## Exercise
Copy out exactly the stretch of the listing below that begins at the line containing "True friends often" and ends at the line containing "Aquarius. Recognizing these", and copy nothing outside it.
START The input
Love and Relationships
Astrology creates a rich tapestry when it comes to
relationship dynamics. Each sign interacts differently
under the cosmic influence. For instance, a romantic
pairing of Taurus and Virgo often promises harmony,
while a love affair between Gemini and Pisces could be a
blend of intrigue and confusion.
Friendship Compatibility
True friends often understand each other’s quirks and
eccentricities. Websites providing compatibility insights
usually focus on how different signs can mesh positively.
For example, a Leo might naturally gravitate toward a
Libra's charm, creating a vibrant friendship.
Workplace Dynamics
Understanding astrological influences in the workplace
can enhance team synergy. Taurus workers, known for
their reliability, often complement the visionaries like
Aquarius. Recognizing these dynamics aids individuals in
END The input
START The input
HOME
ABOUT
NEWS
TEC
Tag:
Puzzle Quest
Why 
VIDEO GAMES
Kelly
END The input
START The input
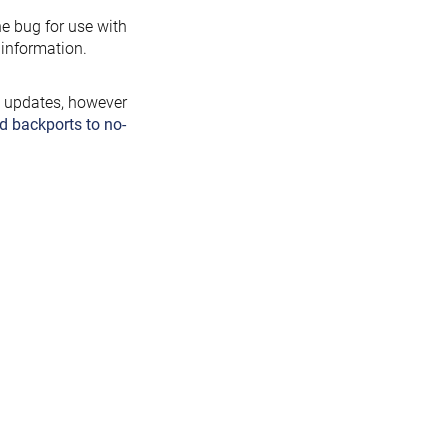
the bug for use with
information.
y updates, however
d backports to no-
END The input
## Result
True friends often understand each other’s quirks and
eccentricities. Websites providing compatibility insights
usually focus on how different signs can mesh positively.
For example, a Leo might naturally gravitate toward a
Libra's charm, creating a vibrant friendship.
Workplace Dynamics
Understanding astrological influences in the workplace
can enhance team synergy. Taurus workers, known for
their reliability, often complement the visionaries like
Aquarius. Recognizing these dynamics aids individuals in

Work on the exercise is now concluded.